This project is a simple example that creates a custom one-time-password authentication protocol. It uses ContainerRequestFilter and ClientRequestFilter to implement this along with a @NameBinding to secure which parts you want to secure.
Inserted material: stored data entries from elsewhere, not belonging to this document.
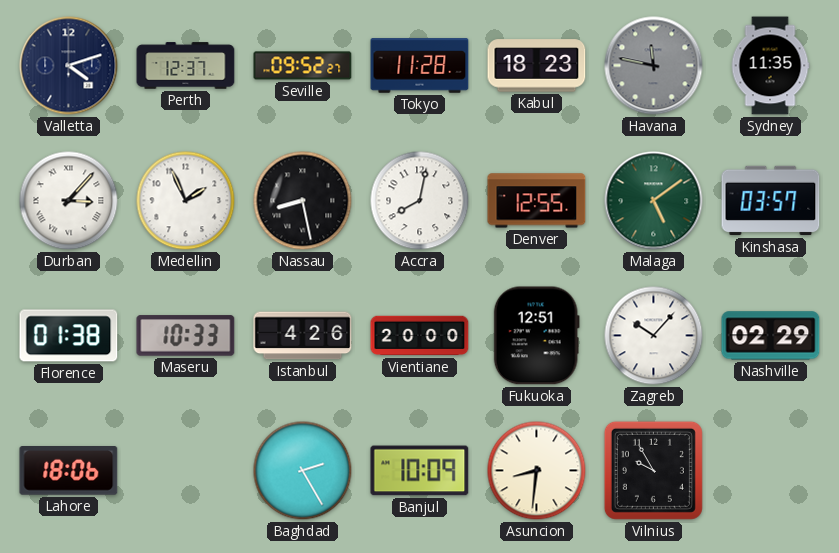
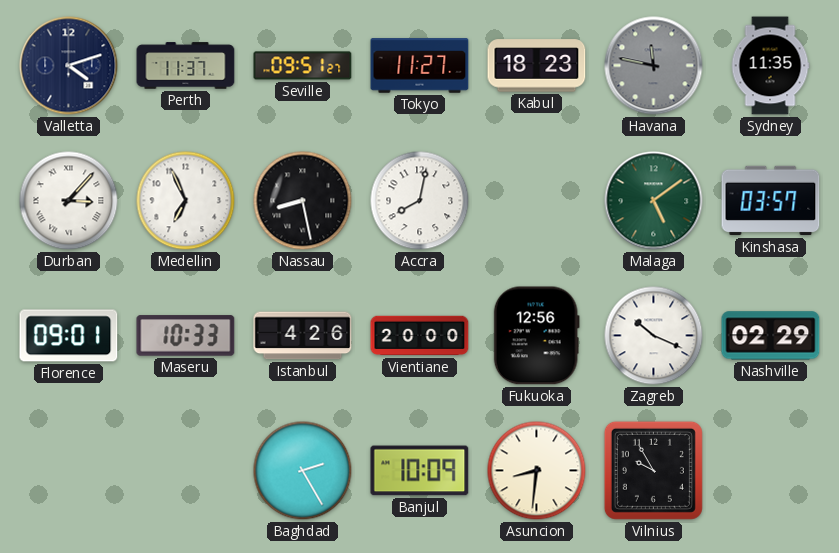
Perth: 12:37 -> 11:37
Seville: 09:52 -> 09:51
Tokyo: 11:28 -> 11:27
Medellin: 1:56 -> 6:56
Denver: 12:55 -> none
Florence: 01:38 -> 09:01
Fukuoka: 12:51 -> 12:56
Zagreb: 10:07 -> 10:19
Lahore: 18:06 -> none
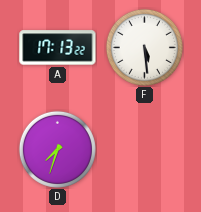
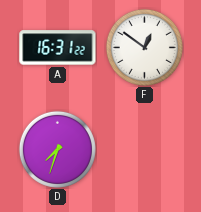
A: 17:13 -> 16:31
F: 5:29 -> 12:51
It also has an authorization filter that allows you to specify how many times per day a user is allowed to invoke a method.
This will build a WAR and run it with embedded Jetty.
ex15_1
|-- pom.xml
`-- src
|-- main
| |-- java
| | `-- com
| | `-- restfully
| | `-- shop
| | |-- domain
| | | `-- Customer.java
| | |-- features
| | | |-- AllowedPerDay.java
| | | |-- OTP.java
| | | |-- OTPAuthenticated.java
| | | |-- OneTimePasswordAuthenticator.java
| | | |-- OneTimePasswordGenerator.java
| | | `-- PerDayAuthorizer.java
| | `-- services
| | |-- CustomerResource.java
| | `-- ShoppingApplication.java
| `-- webapp
| `-- WEB-INF
| `-- web.xml
`-- test
`-- java
`-- com
`-- restfully
`-- shop
`-- test
`-- CustomerResourceTest.java
pom.xml
<?xml version="1.0" encoding="UTF-8"?>
<project xmlns="http://maven.apache.org/POM/4.0.0"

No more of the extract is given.